[
https://issues.apache.org/jira/browse/NUTCH-1087?page=com.atlassian.jira.plugin.system.issuetabpanels:comment-tabpanel&focusedCommentId=13089405#comment-13089405
]
Andrzej Bialecki commented on NUTCH-1087:
------------------------------------------
IIRC we had this discussion in the past... It's true that we already rely on
Bash to do anything useful, no matter whether it's on Windows or on a *nix-like
OS. And it's true that the crawl command has been a constant source of
confusion over the years. The crawl application also suffered from some subtle
bugs, especially when running in local mode (e.g. the PluginRepository leaks).

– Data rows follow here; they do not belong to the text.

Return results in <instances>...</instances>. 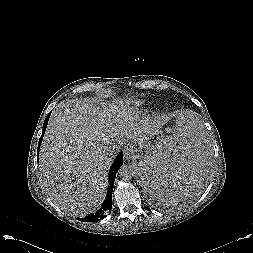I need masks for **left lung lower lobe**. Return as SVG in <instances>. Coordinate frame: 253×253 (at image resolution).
Wrapping results in <instances>:
<instances>
[{
	"instance_id": "1",
	"label": "left lung lower lobe",
	"mask_w": 253,
	"mask_h": 253,
	"mask_svg": "<svg viewBox=\"0 0 253 253\" xmlns=\"http://www.w3.org/2000/svg\"><path fill=\"white\" fill-rule=\"evenodd\" d=\"M190 171L193 172L191 169ZM146 178L150 181V192L157 195L160 198L159 200L164 201V198L160 196L161 192L171 188L170 184L173 182L172 178L171 180L168 177L166 178L164 173L155 168L151 169L150 172L147 173Z\"/></svg>"
}]
</instances>
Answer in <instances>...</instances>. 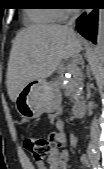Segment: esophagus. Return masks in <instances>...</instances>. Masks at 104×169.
<instances>
[{"label": "esophagus", "instance_id": "obj_1", "mask_svg": "<svg viewBox=\"0 0 104 169\" xmlns=\"http://www.w3.org/2000/svg\"><path fill=\"white\" fill-rule=\"evenodd\" d=\"M90 12V10H87L86 13L88 14Z\"/></svg>", "mask_w": 104, "mask_h": 169}]
</instances>
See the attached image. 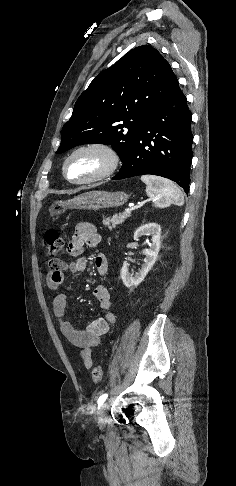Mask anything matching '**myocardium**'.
Wrapping results in <instances>:
<instances>
[{
    "mask_svg": "<svg viewBox=\"0 0 236 486\" xmlns=\"http://www.w3.org/2000/svg\"><path fill=\"white\" fill-rule=\"evenodd\" d=\"M84 151H97L101 153L105 158V165L104 168L98 172L97 174L82 180H73L68 176L67 167L70 160L77 155L78 153ZM121 158L118 151L110 144L104 142H91L87 144H83L77 148H75L64 160L62 172L64 178L70 182L71 184L75 185H87L92 184L101 180H104L110 177L119 167Z\"/></svg>",
    "mask_w": 236,
    "mask_h": 486,
    "instance_id": "obj_1",
    "label": "myocardium"
}]
</instances>
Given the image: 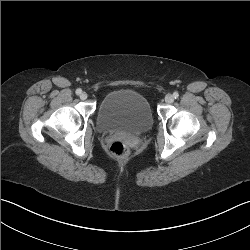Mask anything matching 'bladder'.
Here are the masks:
<instances>
[{
	"instance_id": "obj_1",
	"label": "bladder",
	"mask_w": 250,
	"mask_h": 250,
	"mask_svg": "<svg viewBox=\"0 0 250 250\" xmlns=\"http://www.w3.org/2000/svg\"><path fill=\"white\" fill-rule=\"evenodd\" d=\"M152 125L148 100L134 90L111 91L98 106L97 127L101 132L138 135L149 131Z\"/></svg>"
}]
</instances>
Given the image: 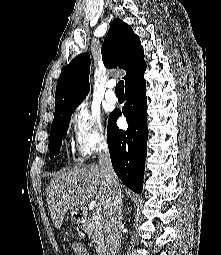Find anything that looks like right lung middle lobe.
I'll return each instance as SVG.
<instances>
[{
    "label": "right lung middle lobe",
    "instance_id": "obj_1",
    "mask_svg": "<svg viewBox=\"0 0 221 255\" xmlns=\"http://www.w3.org/2000/svg\"><path fill=\"white\" fill-rule=\"evenodd\" d=\"M73 111L58 115L55 119V127L50 132L49 155L53 158L59 154L63 137L66 135Z\"/></svg>",
    "mask_w": 221,
    "mask_h": 255
}]
</instances>
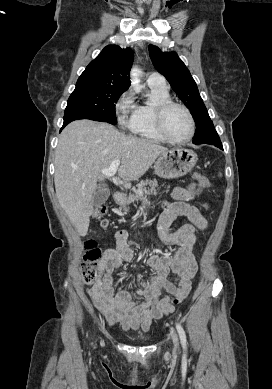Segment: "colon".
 <instances>
[{
	"label": "colon",
	"mask_w": 272,
	"mask_h": 389,
	"mask_svg": "<svg viewBox=\"0 0 272 389\" xmlns=\"http://www.w3.org/2000/svg\"><path fill=\"white\" fill-rule=\"evenodd\" d=\"M195 184H193V190L206 189L209 187V180L206 176L195 173L194 176ZM203 206L206 208L209 204L206 201H203ZM106 207L99 206L95 211V218L102 220V224L106 225V221L103 219L106 214ZM102 253L97 244L94 241H88L85 243V256L82 264V281L86 285H91L94 283L97 274V267L101 259ZM182 302L181 298H174L173 305H178Z\"/></svg>",
	"instance_id": "5ec220e1"
}]
</instances>
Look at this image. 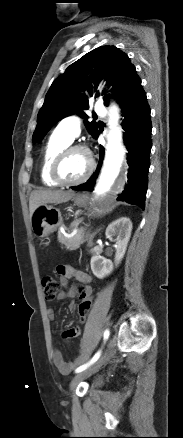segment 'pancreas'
Wrapping results in <instances>:
<instances>
[{"label": "pancreas", "instance_id": "obj_1", "mask_svg": "<svg viewBox=\"0 0 183 438\" xmlns=\"http://www.w3.org/2000/svg\"><path fill=\"white\" fill-rule=\"evenodd\" d=\"M58 241L64 245L67 250H76L84 242V229L80 228L72 237H66L62 232L58 231Z\"/></svg>", "mask_w": 183, "mask_h": 438}]
</instances>
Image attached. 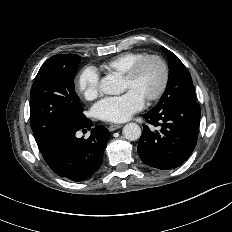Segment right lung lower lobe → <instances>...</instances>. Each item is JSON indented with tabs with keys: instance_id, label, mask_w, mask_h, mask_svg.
<instances>
[{
	"instance_id": "right-lung-lower-lobe-1",
	"label": "right lung lower lobe",
	"mask_w": 232,
	"mask_h": 232,
	"mask_svg": "<svg viewBox=\"0 0 232 232\" xmlns=\"http://www.w3.org/2000/svg\"><path fill=\"white\" fill-rule=\"evenodd\" d=\"M92 122L86 121L78 126H64L41 152L48 166L60 177L79 182L91 177L102 165L103 153L110 137L102 125L91 129ZM91 130L86 140L77 138L79 130Z\"/></svg>"
}]
</instances>
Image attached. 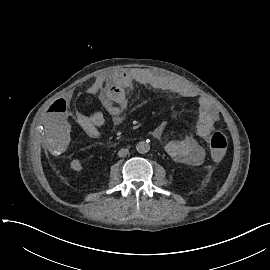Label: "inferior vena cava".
<instances>
[{
    "label": "inferior vena cava",
    "instance_id": "602c4592",
    "mask_svg": "<svg viewBox=\"0 0 270 270\" xmlns=\"http://www.w3.org/2000/svg\"><path fill=\"white\" fill-rule=\"evenodd\" d=\"M128 153H129V150H128V149H121V150H119V152H118V156H119V157H124V156H126Z\"/></svg>",
    "mask_w": 270,
    "mask_h": 270
}]
</instances>
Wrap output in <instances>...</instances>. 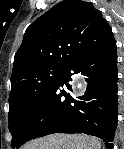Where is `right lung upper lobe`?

But the argument about maintenance costs is IMHO moot - you have to maintain a
shell script, too, so it's no different from maintaining a Java class. Where it
differs, I think, is that moving the crawl cycle logic to a shell script now
raises the bar for Java developers who are not familiar with Bash scripting - a
robust crawl script is not easy to follow, as it needs to handle error
conditions and manage input/output resources on HDFS. On the other hand it's
easier for system admins to tweak a script rather than tweaking a Java code...

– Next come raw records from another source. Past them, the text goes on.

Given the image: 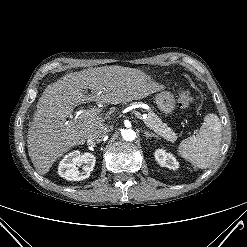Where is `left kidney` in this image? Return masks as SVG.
<instances>
[{
  "instance_id": "left-kidney-1",
  "label": "left kidney",
  "mask_w": 247,
  "mask_h": 247,
  "mask_svg": "<svg viewBox=\"0 0 247 247\" xmlns=\"http://www.w3.org/2000/svg\"><path fill=\"white\" fill-rule=\"evenodd\" d=\"M155 160L162 166L172 170L179 168V163L176 158L170 154L166 153L163 149H157L154 153Z\"/></svg>"
}]
</instances>
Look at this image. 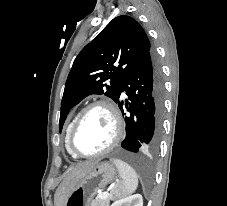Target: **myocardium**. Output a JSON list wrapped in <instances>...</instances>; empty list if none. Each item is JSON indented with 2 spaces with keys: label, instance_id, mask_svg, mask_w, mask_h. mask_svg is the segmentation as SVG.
Masks as SVG:
<instances>
[{
  "label": "myocardium",
  "instance_id": "obj_1",
  "mask_svg": "<svg viewBox=\"0 0 227 206\" xmlns=\"http://www.w3.org/2000/svg\"><path fill=\"white\" fill-rule=\"evenodd\" d=\"M98 107L105 108L110 113L112 120H113V124H114V136H113L111 142L109 143V145L107 147H105L104 149H102L101 151L92 153V154H83V153L79 152L74 146L75 135H76L79 125L82 122L85 115L92 109L98 108ZM123 131H124V127H123L122 116H121L119 109L116 107V105L110 100L98 99V100H95V101L91 102L90 104H88L78 114V116L70 130V133H69L68 148L72 154H74L76 157H79V158L99 157L104 154H107L108 152H110L112 149H114L119 144V142L121 141V139L123 137Z\"/></svg>",
  "mask_w": 227,
  "mask_h": 206
}]
</instances>
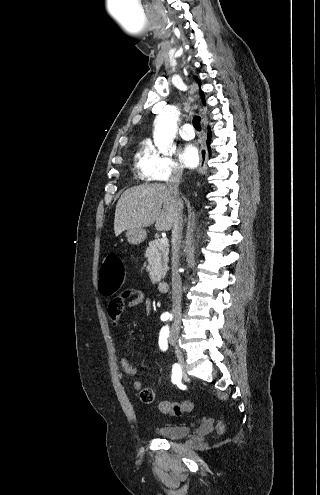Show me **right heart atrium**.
Returning <instances> with one entry per match:
<instances>
[{
	"instance_id": "right-heart-atrium-1",
	"label": "right heart atrium",
	"mask_w": 320,
	"mask_h": 495,
	"mask_svg": "<svg viewBox=\"0 0 320 495\" xmlns=\"http://www.w3.org/2000/svg\"><path fill=\"white\" fill-rule=\"evenodd\" d=\"M144 165L147 179L158 182L179 177L183 172L182 166L171 154H162L154 149L146 154Z\"/></svg>"
}]
</instances>
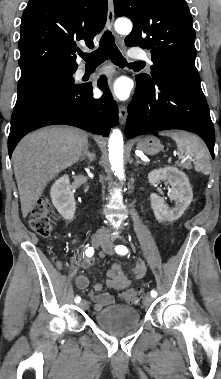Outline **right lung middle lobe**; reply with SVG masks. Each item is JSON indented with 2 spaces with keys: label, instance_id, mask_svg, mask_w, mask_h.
Segmentation results:
<instances>
[{
  "label": "right lung middle lobe",
  "instance_id": "dd1d6c3e",
  "mask_svg": "<svg viewBox=\"0 0 221 379\" xmlns=\"http://www.w3.org/2000/svg\"><path fill=\"white\" fill-rule=\"evenodd\" d=\"M76 69H56L44 72L18 83V97L12 119L25 111L38 97L53 92L57 85L78 87L72 75Z\"/></svg>",
  "mask_w": 221,
  "mask_h": 379
}]
</instances>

so I guess it's also a question of who's the audience for this functionality.
I'm +0 for removing Crawl and replacing it with a script, IMHO it doesn't
change the picture in any significant way.

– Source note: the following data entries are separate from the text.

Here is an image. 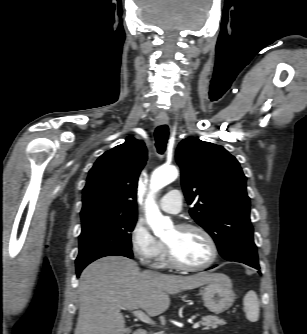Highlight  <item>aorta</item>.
<instances>
[{
    "label": "aorta",
    "mask_w": 307,
    "mask_h": 334,
    "mask_svg": "<svg viewBox=\"0 0 307 334\" xmlns=\"http://www.w3.org/2000/svg\"><path fill=\"white\" fill-rule=\"evenodd\" d=\"M178 170L174 166H162L156 169L150 180V194L146 200V219L153 233L157 237L163 236L173 227L169 217L163 216L154 200V193L170 184L178 177Z\"/></svg>",
    "instance_id": "1"
}]
</instances>
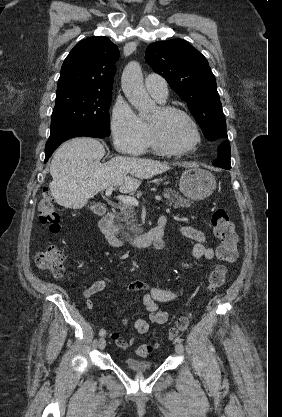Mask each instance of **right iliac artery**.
Listing matches in <instances>:
<instances>
[{
	"instance_id": "82829eb1",
	"label": "right iliac artery",
	"mask_w": 282,
	"mask_h": 417,
	"mask_svg": "<svg viewBox=\"0 0 282 417\" xmlns=\"http://www.w3.org/2000/svg\"><path fill=\"white\" fill-rule=\"evenodd\" d=\"M105 334H106V331L104 329H101L100 332H99V335L104 336Z\"/></svg>"
}]
</instances>
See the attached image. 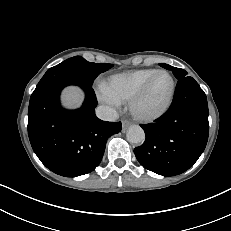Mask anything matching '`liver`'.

> Deprecate crawl command and replace with example script
> -------------------------------------------------------
>
> Key: NUTCH-1087
> URL: https://issues.apache.org/jira/browse/NUTCH-1087
> Project: Nutch
> Issue Type: Task
> Affects Versions: 1.4
> Reporter: Markus Jelsma
> Priority: Minor
> Fix For: 1.4
>
>
> * remove the crawl command
> * add basic crawl shell script
> See thread:
> http://www.mail-archive.com/[email protected]/msg03848.html
--
This message is automatically generated by JIRA.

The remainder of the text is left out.